## Task item:
Take from the records below each line that holds "Zillow".

======

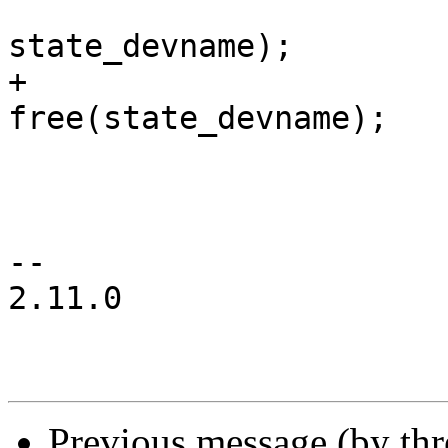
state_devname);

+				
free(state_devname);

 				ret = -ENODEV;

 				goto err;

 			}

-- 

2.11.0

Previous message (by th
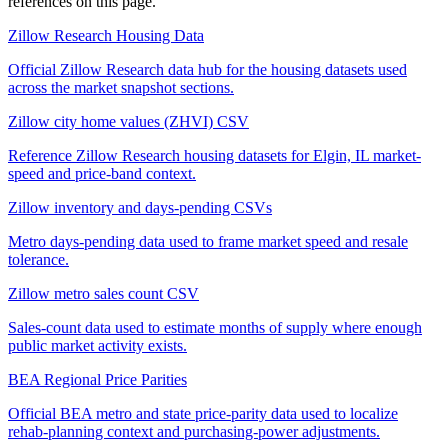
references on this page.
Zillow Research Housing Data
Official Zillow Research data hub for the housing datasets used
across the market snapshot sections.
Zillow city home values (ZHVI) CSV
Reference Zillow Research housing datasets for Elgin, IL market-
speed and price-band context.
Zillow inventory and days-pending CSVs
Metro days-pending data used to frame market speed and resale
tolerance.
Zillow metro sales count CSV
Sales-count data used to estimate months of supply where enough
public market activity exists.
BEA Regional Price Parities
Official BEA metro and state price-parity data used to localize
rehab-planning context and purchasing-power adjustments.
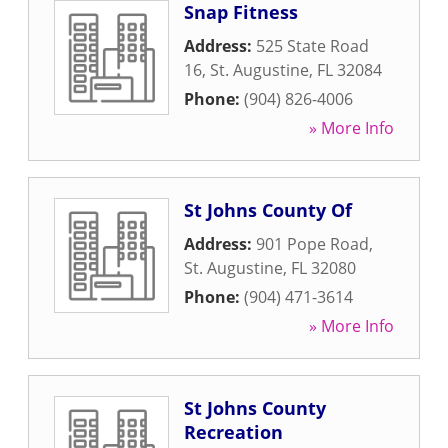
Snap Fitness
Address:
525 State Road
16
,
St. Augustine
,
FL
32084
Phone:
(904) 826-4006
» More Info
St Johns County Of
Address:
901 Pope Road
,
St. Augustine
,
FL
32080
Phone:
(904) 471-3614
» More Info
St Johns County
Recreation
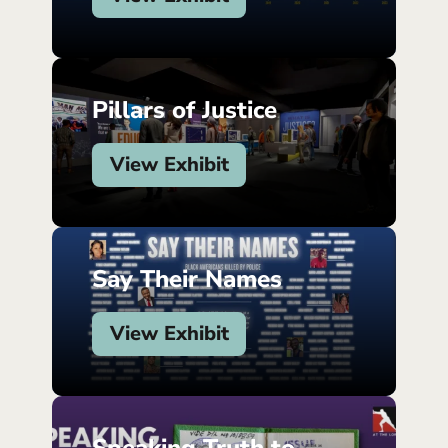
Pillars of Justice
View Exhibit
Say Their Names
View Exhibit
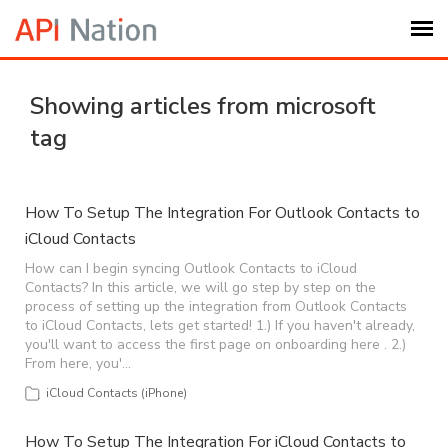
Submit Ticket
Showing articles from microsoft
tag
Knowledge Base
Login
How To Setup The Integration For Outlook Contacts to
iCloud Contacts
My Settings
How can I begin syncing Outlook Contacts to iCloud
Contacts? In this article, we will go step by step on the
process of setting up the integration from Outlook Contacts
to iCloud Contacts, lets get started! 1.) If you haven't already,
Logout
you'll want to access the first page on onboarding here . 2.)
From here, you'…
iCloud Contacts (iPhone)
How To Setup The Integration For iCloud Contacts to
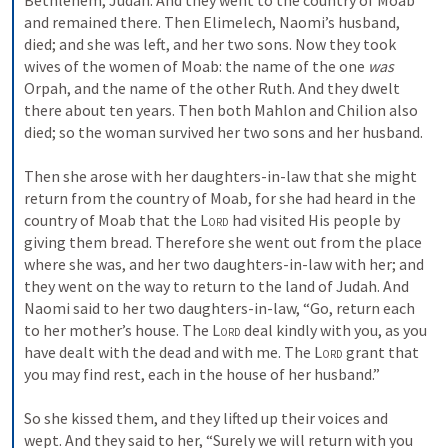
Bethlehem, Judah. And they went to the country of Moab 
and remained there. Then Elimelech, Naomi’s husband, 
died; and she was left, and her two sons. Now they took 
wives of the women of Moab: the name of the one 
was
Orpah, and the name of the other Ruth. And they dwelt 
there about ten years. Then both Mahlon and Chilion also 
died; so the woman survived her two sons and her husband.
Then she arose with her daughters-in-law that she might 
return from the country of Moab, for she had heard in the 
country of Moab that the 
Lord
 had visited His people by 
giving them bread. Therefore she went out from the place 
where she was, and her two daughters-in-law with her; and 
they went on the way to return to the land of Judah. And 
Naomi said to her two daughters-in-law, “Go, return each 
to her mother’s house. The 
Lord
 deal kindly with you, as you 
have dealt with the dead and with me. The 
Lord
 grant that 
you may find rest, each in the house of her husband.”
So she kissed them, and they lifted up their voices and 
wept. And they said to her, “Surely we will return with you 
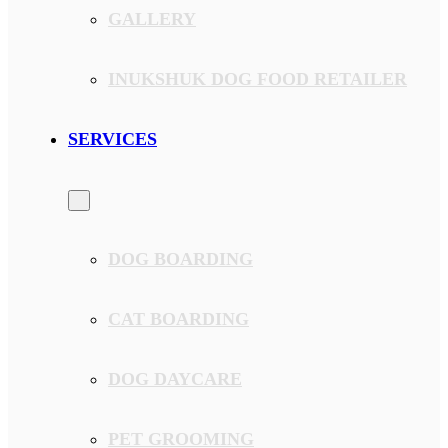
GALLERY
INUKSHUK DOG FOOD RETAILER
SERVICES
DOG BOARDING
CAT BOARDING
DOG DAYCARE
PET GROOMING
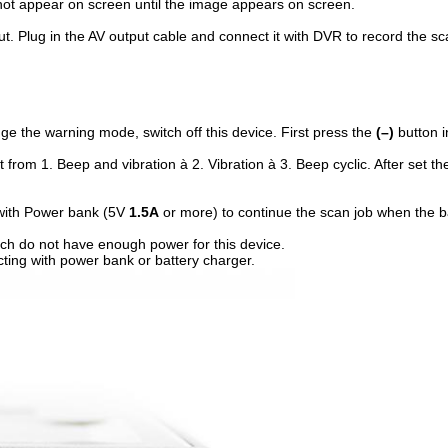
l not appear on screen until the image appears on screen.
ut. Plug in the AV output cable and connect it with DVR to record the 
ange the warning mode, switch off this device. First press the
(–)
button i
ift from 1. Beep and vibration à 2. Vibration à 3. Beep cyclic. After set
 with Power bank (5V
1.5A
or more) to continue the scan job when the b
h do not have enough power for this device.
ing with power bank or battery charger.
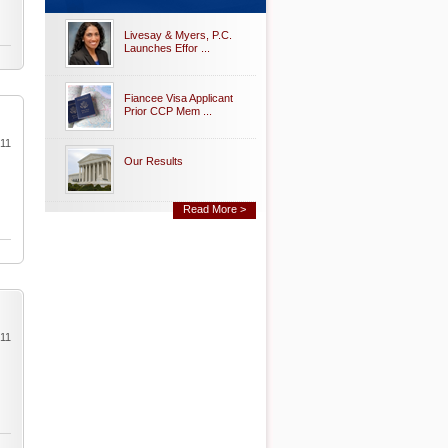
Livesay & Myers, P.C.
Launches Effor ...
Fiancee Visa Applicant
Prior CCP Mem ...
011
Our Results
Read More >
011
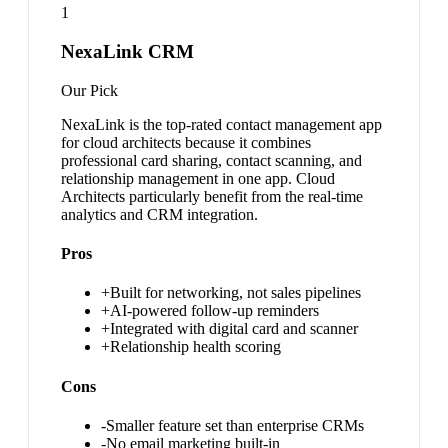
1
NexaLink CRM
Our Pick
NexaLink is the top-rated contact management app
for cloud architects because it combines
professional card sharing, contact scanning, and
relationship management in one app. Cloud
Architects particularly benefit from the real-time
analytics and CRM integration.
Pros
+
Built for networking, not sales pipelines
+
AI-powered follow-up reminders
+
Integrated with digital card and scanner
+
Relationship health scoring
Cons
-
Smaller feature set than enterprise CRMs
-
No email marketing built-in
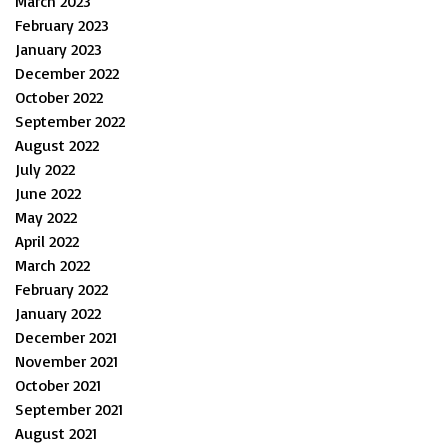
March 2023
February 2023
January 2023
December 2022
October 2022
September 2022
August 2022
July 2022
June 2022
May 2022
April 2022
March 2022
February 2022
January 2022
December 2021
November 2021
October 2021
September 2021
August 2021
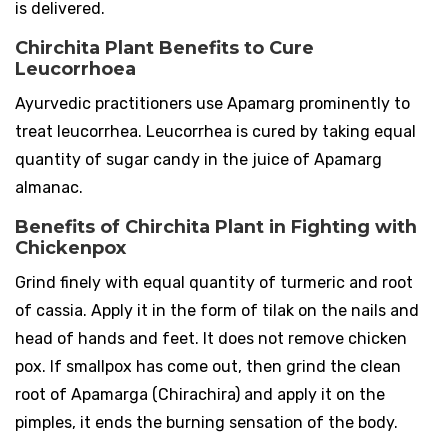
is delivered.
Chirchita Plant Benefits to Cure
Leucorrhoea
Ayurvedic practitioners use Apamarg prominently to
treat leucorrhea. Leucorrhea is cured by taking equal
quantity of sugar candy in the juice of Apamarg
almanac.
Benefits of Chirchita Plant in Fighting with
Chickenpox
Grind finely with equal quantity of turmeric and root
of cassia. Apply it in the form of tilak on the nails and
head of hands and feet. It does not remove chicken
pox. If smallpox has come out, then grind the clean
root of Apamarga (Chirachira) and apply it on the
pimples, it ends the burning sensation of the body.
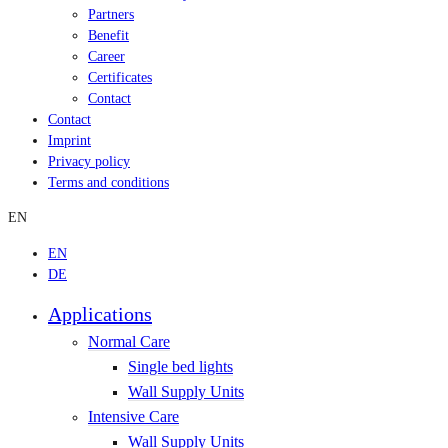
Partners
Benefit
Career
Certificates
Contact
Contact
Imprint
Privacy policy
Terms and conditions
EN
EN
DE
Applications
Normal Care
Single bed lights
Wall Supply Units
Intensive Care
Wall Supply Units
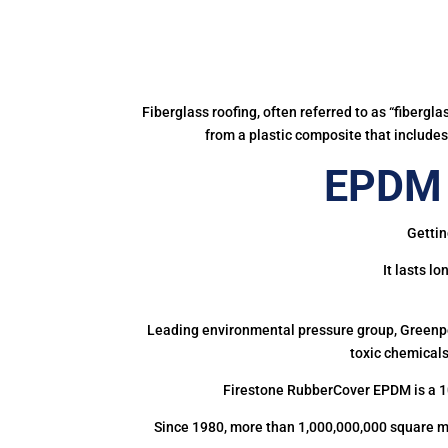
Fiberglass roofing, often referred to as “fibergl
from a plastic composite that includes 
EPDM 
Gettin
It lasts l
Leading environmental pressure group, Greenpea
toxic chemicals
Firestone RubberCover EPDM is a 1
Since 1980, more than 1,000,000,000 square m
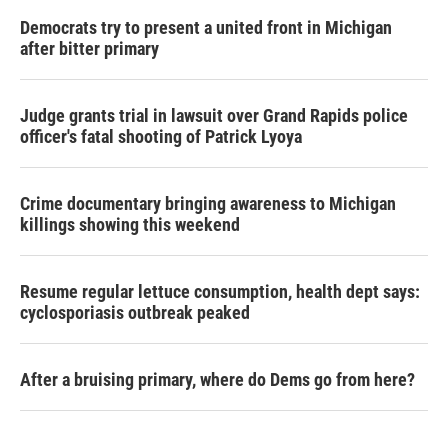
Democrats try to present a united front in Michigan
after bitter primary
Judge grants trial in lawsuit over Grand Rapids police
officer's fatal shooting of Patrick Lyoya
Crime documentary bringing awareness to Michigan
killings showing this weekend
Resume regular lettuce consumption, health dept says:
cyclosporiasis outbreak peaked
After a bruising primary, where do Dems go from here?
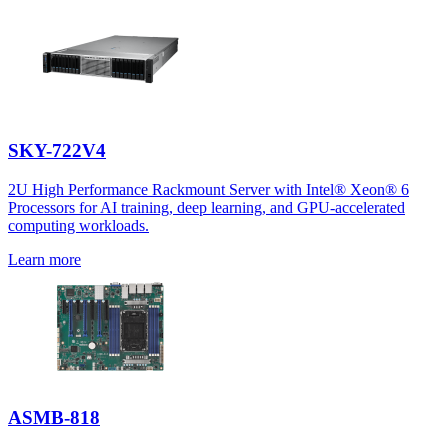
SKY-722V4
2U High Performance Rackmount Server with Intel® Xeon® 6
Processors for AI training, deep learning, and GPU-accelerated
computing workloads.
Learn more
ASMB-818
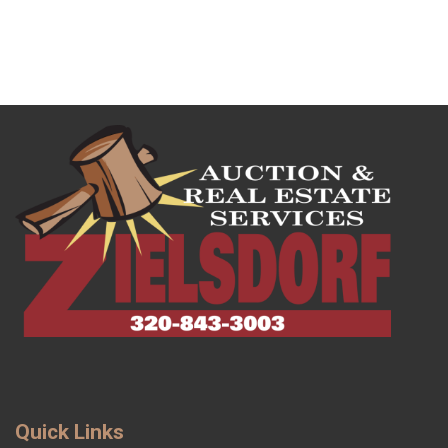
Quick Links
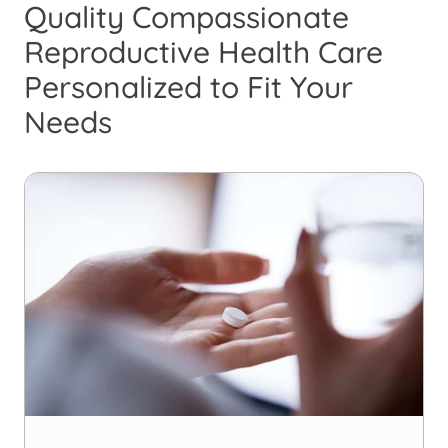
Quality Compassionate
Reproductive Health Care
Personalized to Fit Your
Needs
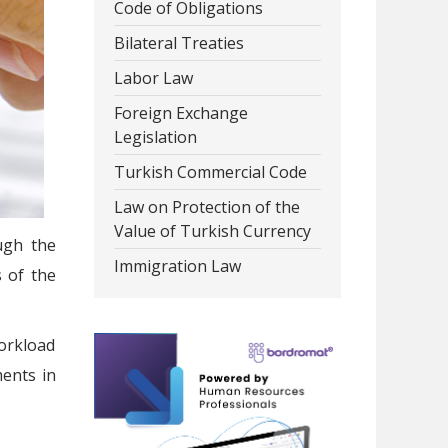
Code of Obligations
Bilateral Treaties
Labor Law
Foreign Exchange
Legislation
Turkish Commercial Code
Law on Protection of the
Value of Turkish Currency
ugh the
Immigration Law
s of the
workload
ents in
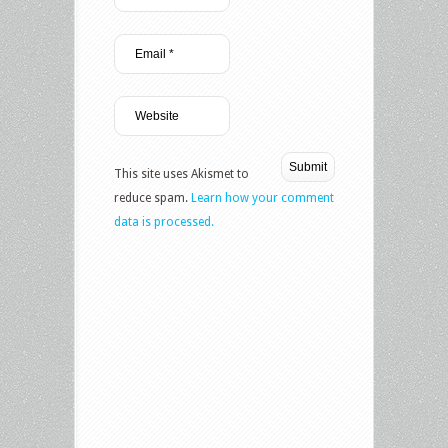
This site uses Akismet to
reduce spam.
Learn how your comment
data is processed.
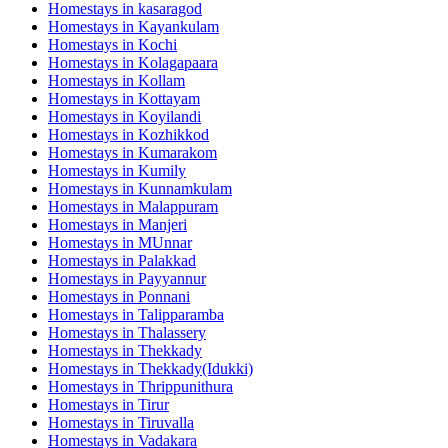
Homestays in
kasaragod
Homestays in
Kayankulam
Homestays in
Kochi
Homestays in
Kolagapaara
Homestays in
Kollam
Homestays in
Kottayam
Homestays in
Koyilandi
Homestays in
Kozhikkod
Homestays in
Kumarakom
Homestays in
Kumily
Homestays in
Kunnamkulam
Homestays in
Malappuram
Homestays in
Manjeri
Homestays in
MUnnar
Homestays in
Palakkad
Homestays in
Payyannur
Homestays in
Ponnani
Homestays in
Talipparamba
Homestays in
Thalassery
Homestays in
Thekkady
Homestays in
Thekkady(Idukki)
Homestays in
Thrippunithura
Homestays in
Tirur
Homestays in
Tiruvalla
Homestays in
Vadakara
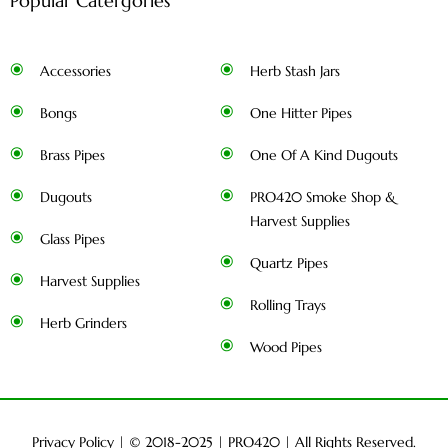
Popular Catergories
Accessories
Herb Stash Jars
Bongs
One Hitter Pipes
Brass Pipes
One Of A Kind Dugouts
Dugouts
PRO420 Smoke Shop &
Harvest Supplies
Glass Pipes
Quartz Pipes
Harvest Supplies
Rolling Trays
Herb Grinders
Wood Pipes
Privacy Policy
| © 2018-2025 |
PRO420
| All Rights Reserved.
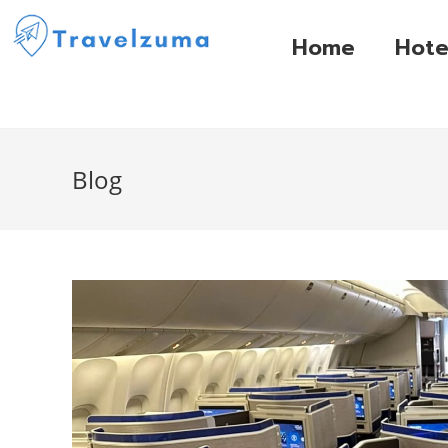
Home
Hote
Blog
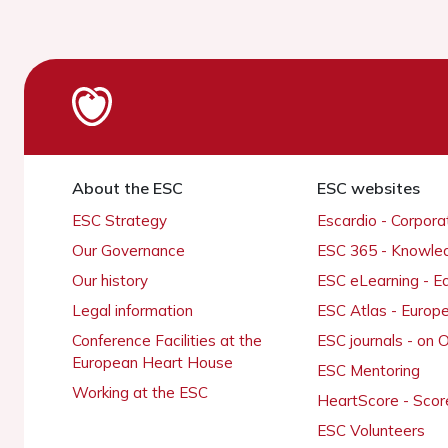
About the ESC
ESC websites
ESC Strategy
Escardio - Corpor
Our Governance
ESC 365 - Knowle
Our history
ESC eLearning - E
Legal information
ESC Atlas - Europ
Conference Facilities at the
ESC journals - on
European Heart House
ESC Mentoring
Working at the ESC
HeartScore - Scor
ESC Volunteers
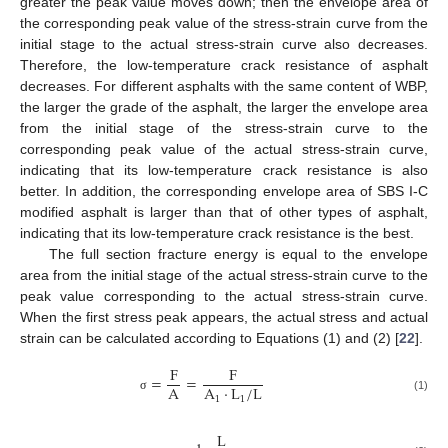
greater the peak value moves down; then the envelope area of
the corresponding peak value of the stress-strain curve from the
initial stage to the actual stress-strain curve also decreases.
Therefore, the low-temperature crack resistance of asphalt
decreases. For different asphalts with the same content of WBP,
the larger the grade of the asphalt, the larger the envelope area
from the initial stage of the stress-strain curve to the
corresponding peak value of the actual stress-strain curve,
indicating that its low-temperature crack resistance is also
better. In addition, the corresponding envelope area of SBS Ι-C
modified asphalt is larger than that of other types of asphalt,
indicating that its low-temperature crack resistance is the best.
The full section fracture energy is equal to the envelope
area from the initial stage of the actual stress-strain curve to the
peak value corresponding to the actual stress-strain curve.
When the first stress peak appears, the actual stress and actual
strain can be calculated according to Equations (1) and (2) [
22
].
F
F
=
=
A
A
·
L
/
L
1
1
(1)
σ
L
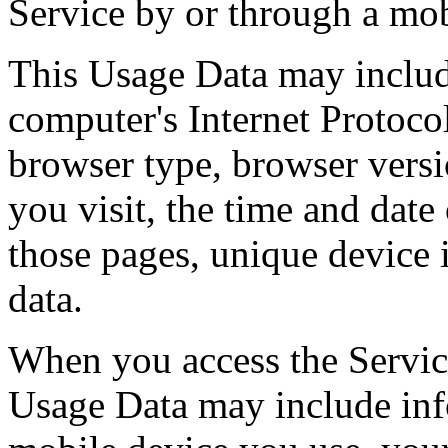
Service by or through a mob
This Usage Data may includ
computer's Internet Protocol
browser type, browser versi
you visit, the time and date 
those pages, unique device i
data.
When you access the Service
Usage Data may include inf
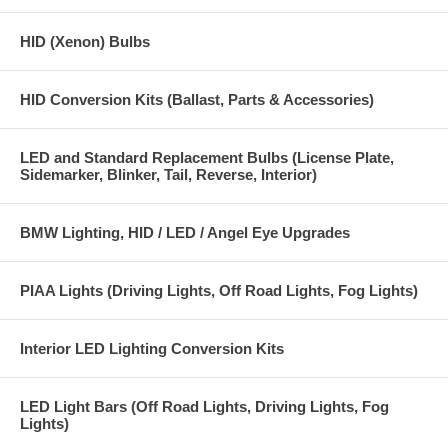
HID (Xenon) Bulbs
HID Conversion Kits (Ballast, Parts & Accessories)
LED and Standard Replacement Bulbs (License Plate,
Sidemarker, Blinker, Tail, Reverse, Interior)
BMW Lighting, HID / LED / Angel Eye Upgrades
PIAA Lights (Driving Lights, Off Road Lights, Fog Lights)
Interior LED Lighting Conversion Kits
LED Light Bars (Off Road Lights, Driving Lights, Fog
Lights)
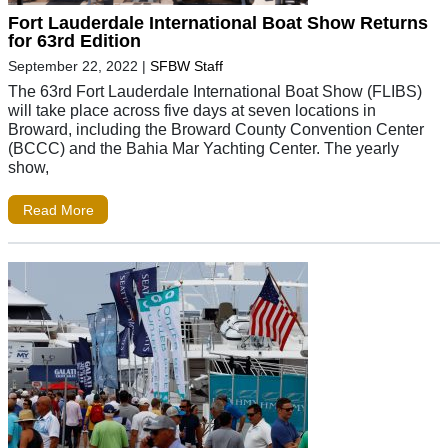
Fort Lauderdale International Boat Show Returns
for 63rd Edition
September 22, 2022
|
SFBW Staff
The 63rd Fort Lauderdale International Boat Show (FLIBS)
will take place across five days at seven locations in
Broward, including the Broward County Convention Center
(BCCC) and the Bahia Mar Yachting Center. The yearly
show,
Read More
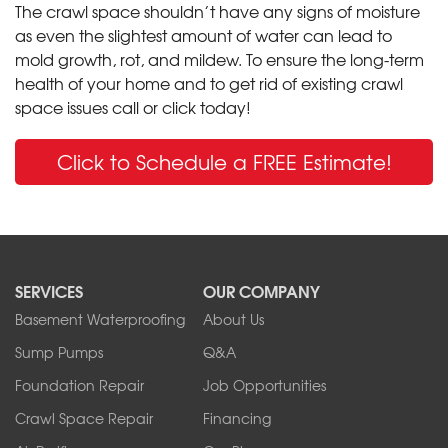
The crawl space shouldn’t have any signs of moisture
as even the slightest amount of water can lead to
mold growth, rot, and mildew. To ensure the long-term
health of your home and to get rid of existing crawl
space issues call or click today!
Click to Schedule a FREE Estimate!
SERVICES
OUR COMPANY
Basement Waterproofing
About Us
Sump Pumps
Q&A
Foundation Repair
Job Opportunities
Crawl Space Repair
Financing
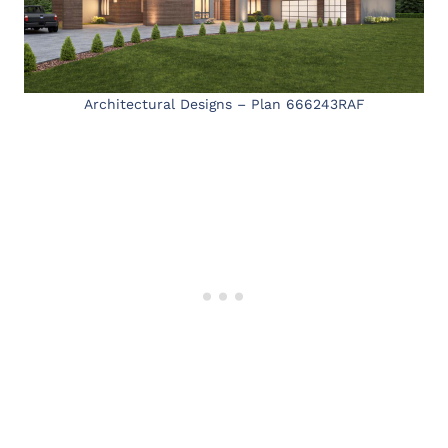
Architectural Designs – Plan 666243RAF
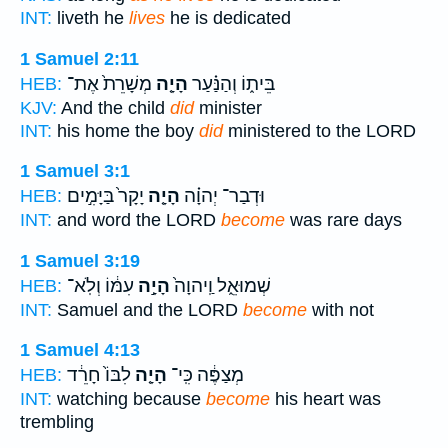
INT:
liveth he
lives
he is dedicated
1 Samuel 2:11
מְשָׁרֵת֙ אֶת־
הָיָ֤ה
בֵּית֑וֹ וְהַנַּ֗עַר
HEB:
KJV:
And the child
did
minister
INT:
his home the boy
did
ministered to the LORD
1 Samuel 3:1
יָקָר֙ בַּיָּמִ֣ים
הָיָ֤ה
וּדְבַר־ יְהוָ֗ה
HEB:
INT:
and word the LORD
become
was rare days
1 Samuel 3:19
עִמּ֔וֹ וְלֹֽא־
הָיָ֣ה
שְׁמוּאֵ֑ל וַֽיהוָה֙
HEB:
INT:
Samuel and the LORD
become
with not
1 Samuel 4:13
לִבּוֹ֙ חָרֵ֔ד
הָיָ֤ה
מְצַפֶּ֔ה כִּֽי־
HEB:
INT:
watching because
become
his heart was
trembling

======

## Exercise answer:
Zillow Research Housing Data
Official Zillow Research data hub for the housing datasets used
Zillow city home values (ZHVI) CSV
Reference Zillow Research housing datasets for Elgin, IL market-
Zillow inventory and days-pending CSVs
Zillow metro sales count CSV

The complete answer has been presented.